How compute is measured¶
:::callout{theme="neutral"}
Note that when you are paying for Foundry usage, a fixed, minimum number of compute-seconds are consumed per query. The default amount is 4 compute-seconds. This is the base compute usage required in order to serve a query. If you have an enterprise contract with Palantir, contact your Palantir representative before proceeding with compute usage calculations.
:::
Storing time series data is measured under Foundry storage. Storing time series data does not use any compute; only indexing time series and actively querying the data will use compute.
Time series query compute is used exclusively when querying time series data stored in Foundry. Time series queries use compute in two ways:
- With a minimum number of compute-seconds used per query. When on a usage-based Foundry instance, each query uses 4 compute-seconds.
- Queries scale beyond the fixed minimum cost based on the number of points that they consider in the query itself. The number of points that are scanned during a query is driven by the size of the series being queried and the complexity of the logic being executed, which can drive many comparisons/operations on points.
The following formula derives compute-seconds from a query:
compute-seconds = 4 + points_scanned / 25000
Investigate time series query usage¶
The Resource Management application allows you to drill down to dataset usage information and should be a starting point for investigating usage in the Foundry platform.
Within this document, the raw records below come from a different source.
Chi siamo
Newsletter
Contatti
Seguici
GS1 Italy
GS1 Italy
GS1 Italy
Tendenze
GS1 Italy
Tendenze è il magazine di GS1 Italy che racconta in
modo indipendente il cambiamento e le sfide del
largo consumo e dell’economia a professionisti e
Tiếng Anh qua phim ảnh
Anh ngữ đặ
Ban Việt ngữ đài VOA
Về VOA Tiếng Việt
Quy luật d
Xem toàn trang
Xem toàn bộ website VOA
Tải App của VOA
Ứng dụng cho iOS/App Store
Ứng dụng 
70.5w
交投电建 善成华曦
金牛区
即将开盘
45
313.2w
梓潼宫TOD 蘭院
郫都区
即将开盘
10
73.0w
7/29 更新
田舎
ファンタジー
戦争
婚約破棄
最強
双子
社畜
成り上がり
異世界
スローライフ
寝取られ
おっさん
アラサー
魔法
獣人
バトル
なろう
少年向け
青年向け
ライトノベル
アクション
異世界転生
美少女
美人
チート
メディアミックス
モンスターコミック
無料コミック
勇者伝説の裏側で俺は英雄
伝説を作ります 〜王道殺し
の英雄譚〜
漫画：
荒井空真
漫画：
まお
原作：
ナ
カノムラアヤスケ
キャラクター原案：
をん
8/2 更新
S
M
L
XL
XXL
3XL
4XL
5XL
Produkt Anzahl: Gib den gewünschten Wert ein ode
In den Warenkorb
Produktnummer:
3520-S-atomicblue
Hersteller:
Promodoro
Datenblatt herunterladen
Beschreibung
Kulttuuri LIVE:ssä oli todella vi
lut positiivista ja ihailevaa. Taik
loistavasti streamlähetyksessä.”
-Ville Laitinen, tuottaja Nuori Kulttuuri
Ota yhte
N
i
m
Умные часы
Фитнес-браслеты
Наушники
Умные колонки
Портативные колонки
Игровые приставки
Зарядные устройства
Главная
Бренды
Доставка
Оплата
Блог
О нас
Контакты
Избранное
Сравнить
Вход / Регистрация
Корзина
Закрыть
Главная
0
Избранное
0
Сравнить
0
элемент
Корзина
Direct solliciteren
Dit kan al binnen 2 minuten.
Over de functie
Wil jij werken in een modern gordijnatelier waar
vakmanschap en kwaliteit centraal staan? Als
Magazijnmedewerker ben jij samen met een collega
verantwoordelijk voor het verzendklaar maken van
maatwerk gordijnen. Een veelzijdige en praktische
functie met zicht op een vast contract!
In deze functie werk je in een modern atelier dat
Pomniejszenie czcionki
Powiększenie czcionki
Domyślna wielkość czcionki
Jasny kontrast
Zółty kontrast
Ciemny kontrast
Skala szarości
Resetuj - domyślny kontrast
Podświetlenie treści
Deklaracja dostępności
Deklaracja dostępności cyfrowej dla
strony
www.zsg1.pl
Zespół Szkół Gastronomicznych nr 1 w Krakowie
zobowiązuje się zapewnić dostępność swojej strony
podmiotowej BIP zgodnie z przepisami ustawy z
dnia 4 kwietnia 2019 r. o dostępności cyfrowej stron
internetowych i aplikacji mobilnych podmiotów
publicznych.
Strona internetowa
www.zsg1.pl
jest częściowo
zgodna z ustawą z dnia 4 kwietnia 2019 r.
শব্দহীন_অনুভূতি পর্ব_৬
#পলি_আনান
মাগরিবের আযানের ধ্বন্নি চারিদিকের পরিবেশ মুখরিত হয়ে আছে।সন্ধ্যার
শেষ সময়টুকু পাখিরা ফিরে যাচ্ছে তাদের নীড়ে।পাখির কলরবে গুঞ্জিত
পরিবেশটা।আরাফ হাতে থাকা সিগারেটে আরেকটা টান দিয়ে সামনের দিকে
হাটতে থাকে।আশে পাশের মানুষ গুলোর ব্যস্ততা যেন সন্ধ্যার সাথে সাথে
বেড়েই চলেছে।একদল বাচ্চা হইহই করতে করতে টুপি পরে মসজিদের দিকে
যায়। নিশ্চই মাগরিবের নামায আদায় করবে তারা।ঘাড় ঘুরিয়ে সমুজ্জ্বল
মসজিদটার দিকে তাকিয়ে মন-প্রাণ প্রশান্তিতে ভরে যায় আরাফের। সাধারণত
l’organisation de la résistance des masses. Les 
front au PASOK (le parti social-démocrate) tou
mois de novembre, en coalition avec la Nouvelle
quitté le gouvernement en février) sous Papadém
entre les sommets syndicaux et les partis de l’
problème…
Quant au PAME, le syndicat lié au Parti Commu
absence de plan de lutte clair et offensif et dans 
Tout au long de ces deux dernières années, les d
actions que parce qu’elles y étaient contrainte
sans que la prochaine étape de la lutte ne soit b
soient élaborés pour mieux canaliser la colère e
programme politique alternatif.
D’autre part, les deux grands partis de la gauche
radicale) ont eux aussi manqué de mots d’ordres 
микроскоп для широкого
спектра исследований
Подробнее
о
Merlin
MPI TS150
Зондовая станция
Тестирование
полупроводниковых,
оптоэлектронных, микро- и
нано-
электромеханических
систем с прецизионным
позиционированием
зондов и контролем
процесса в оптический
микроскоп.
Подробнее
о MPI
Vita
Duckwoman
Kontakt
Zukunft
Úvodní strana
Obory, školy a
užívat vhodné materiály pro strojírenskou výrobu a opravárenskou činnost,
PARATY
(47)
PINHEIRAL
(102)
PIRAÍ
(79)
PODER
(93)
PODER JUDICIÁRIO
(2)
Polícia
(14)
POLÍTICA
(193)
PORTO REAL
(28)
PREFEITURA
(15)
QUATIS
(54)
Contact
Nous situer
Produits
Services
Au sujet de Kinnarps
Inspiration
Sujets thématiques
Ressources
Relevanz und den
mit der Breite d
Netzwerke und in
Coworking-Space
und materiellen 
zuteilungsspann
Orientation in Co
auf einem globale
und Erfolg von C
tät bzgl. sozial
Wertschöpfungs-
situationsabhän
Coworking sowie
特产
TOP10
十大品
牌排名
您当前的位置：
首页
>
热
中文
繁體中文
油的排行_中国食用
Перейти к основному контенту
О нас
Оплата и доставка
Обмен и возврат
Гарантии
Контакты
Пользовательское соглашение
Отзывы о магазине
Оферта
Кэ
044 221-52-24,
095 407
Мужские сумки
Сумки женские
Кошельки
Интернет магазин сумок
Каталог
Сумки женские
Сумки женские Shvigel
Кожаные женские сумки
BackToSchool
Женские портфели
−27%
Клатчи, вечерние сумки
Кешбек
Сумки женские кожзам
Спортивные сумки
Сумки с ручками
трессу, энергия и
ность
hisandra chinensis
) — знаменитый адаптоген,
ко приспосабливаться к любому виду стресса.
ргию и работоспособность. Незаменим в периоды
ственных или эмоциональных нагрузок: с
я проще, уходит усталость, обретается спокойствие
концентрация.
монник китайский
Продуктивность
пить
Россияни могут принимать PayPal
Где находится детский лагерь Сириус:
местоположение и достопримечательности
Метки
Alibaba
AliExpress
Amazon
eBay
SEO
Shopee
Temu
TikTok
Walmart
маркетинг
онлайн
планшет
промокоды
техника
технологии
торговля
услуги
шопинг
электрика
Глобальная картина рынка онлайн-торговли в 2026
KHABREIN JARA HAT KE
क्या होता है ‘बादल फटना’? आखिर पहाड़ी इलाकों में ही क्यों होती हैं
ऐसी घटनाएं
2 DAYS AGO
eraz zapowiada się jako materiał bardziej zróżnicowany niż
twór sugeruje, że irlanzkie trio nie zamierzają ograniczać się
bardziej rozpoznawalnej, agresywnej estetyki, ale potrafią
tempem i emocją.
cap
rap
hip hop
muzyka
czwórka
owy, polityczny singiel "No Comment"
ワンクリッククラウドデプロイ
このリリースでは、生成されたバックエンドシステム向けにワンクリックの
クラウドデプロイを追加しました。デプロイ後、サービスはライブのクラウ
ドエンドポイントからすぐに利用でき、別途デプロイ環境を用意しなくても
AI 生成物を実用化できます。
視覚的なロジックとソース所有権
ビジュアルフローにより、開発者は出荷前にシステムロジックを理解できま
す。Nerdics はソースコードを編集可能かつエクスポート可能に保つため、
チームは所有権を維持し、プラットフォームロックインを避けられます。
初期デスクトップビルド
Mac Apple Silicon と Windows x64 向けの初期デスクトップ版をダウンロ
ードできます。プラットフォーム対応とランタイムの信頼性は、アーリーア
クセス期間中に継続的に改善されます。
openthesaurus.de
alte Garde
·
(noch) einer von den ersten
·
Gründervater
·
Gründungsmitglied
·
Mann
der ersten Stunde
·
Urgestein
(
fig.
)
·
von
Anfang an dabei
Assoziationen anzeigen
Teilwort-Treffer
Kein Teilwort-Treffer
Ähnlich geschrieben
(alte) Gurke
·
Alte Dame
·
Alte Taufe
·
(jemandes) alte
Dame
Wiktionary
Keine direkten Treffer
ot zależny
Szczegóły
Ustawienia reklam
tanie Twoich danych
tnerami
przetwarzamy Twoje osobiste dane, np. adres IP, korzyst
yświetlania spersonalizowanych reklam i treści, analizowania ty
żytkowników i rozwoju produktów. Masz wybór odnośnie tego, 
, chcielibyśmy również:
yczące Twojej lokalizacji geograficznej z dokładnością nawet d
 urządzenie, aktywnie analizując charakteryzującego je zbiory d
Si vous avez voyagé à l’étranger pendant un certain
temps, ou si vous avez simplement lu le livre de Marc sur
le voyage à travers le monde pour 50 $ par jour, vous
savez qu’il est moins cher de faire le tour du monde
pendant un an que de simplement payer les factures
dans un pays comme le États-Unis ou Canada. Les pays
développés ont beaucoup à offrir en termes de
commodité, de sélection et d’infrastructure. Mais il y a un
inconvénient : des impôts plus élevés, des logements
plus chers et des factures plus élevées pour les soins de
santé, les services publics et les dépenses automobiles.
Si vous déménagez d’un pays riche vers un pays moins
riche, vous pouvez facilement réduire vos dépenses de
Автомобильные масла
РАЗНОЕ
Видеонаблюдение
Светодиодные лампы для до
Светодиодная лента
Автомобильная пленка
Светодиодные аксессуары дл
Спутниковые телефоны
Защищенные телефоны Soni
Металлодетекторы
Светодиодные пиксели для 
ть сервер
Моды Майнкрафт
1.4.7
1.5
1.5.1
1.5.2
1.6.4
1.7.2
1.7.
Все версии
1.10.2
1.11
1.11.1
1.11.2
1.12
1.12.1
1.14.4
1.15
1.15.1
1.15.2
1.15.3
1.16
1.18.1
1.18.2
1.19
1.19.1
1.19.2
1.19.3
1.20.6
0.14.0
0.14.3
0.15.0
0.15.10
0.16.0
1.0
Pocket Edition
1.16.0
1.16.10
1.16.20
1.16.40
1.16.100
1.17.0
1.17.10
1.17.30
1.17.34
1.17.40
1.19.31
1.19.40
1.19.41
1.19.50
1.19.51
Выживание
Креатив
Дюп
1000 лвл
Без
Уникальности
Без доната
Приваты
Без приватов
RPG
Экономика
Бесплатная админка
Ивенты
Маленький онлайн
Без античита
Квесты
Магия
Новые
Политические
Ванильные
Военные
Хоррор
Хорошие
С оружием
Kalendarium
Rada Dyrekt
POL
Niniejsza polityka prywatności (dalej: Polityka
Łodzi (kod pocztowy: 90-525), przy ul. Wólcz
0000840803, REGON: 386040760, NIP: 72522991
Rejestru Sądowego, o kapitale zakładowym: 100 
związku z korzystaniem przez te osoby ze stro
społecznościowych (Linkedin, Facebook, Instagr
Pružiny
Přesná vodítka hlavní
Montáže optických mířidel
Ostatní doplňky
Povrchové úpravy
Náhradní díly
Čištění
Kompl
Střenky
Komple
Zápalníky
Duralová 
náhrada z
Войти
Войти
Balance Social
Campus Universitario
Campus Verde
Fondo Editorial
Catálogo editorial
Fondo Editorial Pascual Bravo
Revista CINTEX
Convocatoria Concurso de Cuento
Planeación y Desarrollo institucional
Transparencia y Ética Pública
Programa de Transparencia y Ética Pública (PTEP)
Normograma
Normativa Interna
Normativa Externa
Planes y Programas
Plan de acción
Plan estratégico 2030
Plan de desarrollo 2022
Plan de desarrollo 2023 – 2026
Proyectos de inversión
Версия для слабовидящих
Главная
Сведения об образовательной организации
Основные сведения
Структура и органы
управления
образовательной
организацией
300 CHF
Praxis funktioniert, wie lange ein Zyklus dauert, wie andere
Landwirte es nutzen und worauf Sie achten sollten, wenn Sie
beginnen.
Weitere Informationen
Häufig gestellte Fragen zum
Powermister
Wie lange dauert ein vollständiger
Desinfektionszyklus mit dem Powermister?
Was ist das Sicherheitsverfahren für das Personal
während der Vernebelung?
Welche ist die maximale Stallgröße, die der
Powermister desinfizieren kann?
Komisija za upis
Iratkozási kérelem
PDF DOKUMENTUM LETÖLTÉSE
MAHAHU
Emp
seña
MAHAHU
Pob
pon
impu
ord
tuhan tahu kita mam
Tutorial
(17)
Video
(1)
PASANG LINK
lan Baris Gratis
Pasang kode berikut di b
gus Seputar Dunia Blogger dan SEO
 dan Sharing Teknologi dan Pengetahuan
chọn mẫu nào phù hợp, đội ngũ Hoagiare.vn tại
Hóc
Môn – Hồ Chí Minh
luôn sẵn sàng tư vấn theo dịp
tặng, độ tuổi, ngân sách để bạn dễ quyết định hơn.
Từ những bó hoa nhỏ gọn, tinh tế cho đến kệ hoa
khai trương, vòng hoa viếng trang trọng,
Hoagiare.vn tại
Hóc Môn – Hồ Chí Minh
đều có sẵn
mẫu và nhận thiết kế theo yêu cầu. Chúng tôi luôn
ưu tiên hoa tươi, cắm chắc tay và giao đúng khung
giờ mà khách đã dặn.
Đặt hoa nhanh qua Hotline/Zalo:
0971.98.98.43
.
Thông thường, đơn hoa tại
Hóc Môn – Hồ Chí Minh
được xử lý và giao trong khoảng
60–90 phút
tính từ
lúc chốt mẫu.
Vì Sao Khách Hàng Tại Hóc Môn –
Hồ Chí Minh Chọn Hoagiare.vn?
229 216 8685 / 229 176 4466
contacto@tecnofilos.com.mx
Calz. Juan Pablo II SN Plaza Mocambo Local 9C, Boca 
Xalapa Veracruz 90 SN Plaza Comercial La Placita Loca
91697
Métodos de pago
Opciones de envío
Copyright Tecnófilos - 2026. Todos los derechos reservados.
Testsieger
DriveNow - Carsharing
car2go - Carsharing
Users have access to multiple tools for querying time series data in Foundry. Time series query usage is always attached to the resource that each tool produces or modifies.
- In Quiver, the time series queries will be attributed to the individual Quiver analysis or dashboard that was used to initiate the queries.
- In Workshop, the queries will be attached to the Workshop app that initiated the queries. When a Workshop app embeds a Quiver component that queries time series, the usage is still attributed to the overarching Workshop application.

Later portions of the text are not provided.